I.        PENDAHULUAN
Dalam sejarah Islam Indonesia terdapat polarisasi umat Islam yang amat kaya. Sejak zaman kemerdekaan, Islam sudah menunjukkan beraneka ragam wajah, yang di presentasikan oleh ormas maupun orpol. Oleh para pengantar Islam keragaman ini di identifikasikan dengan berbagai nama atau lebel. Ada Islam tradisional, yaitu agama Islam yang cara pelaksanaannya masih dicampur dengan tradisi-tradisi daerah setempat, Islam modernis yaitu Islam sangat modern dengan menggunakan logika untuk menyikapi berbagai masalah yang ada dalam Islam dan berdasarkan Alquran hadist. Islam puritan (murni), Islam ekstrem, Islam abangan, Islam nasionalis dan lain sebagainya. Adanya sekian sebutan di atas-meskipun bukan berarti terdapat polarisasi yang tegas, namun cukup menjelaskan pluralitas umat muslim di Indonesia (Imdadun R, 2005:130).

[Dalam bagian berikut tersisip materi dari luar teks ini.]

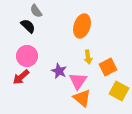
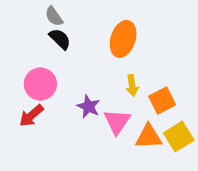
black semicircle: (28, 26) -> (60, 39), moved
yellow square: (119, 91) -> (179, 137), turned 30
orange triangle: (82, 98) -> (149, 137), moved, turned -42

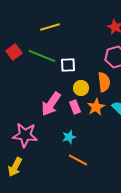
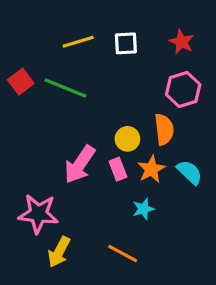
white square: (68, 65) -> (126, 43), moved
cyan star: (69, 137) -> (143, 209), moved
yellow arrow: (15, 167) -> (59, 252), moved

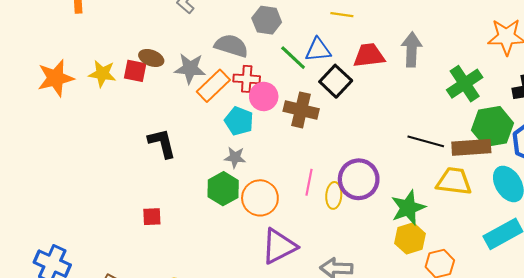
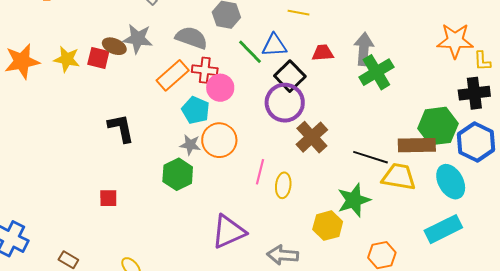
red trapezoid: (369, 55) -> (323, 53), size x0.7
gray star: (190, 69) -> (138, 39), moved
green cross: (465, 84) -> (376, 72), moved
brown cross: (301, 110) -> (312, 137), moved, turned 32
black line: (426, 141) -> (370, 157), moved
purple circle: (359, 179) -> (285, 103), moved
orange circle: (260, 198) -> (219, 140), moved
yellow hexagon: (410, 238) -> (328, 226), moved

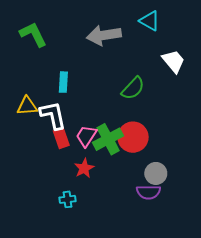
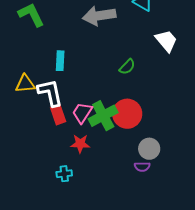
green semicircle: (133, 88) -> (127, 67), size x0.7
red star: (84, 168) -> (80, 144), turned 30
purple semicircle: (149, 192) -> (142, 167), size x0.7

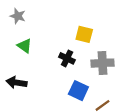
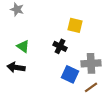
green triangle: (25, 46) -> (23, 46), moved
gray cross: (103, 63) -> (91, 63), moved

Di kalangan umat beragama di Indonesia terdapat aliran-aliran agama : yang diantaranya dianggap menyimpang oleh beberapa masyarakat muslim di Indonesia, sepertihalnya yang di ungkapkan oleh Hartono Ahmad Jaiz dalam bukunya tentang aliran dan paham sesat di Indonesia. Ada banyak paham sesat diantaranya Ingkar sunnah, Ahmadiyah, Jama’ Tabligh, Lembaga Dakwah Islam Indonesia (LDII) dan lain- lain. Akan tetapi, dalam makalah ini akan dijelaskan lebih jauh tentang paham sempalan LDII.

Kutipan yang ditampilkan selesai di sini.